- [Goal of the exercise]: Which of the lines below hold the word "Hunkemöller"? Pull each of them out.

- [Data shown]:
=====

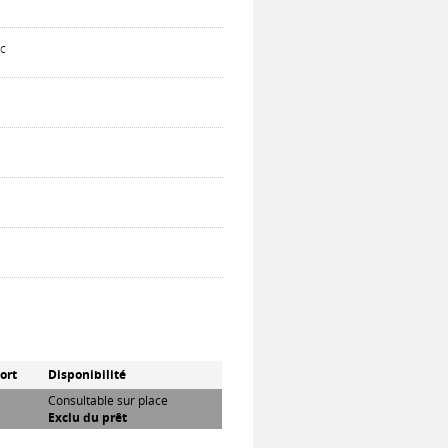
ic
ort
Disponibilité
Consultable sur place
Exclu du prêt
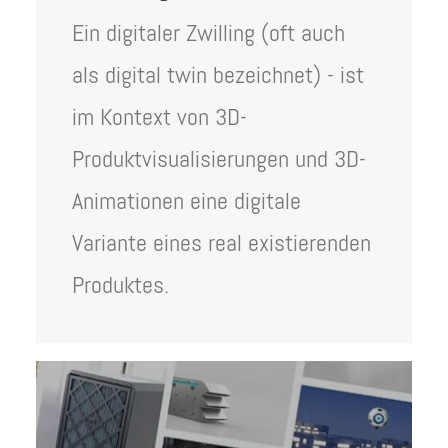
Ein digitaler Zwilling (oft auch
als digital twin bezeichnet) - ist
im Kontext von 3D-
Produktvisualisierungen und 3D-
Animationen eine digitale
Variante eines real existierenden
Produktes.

=====

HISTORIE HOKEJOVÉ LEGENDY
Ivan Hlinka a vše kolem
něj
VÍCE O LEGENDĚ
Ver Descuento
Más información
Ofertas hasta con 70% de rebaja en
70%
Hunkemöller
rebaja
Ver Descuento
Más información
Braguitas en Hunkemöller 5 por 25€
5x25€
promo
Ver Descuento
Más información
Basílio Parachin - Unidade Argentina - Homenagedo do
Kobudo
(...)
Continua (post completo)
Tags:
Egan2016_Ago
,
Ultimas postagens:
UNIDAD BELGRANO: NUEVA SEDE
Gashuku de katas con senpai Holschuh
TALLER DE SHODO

=====

- [Result of this task]:
Hunkemöller
Braguitas en Hunkemöller 5 por 25€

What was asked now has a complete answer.